TASK ITEM:
Nothing outside the range is wanted. Repeat exactly the lines below from the one with "di Marketing Gastronomico" through the one with "scientifico di numerosi".

===============

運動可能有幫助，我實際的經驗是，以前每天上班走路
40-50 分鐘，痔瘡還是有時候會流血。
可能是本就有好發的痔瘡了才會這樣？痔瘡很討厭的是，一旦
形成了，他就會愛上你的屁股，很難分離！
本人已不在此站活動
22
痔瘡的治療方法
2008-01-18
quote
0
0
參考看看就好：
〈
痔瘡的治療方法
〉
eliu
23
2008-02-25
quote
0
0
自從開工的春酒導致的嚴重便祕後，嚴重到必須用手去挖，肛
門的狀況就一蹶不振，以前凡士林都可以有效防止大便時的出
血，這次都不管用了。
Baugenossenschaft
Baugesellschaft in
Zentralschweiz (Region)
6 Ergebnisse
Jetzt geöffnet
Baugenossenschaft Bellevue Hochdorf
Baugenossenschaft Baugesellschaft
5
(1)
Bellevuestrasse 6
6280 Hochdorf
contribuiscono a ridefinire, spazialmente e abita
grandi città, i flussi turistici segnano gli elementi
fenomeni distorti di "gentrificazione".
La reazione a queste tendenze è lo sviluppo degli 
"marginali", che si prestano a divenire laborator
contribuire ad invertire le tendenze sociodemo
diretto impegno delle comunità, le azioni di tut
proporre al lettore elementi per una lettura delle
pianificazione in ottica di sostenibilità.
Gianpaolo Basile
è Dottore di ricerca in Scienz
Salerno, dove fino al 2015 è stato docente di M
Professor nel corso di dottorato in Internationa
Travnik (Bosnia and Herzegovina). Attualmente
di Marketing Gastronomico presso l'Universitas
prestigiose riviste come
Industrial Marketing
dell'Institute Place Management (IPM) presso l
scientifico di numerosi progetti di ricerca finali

===============

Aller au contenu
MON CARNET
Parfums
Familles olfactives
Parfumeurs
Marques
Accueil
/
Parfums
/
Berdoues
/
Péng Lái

===============

ANSWER BOX:
di Marketing Gastronomico presso l'Universitas
prestigiose riviste come
Industrial Marketing
dell'Institute Place Management (IPM) presso l
scientifico di numerosi progetti di ricerca finali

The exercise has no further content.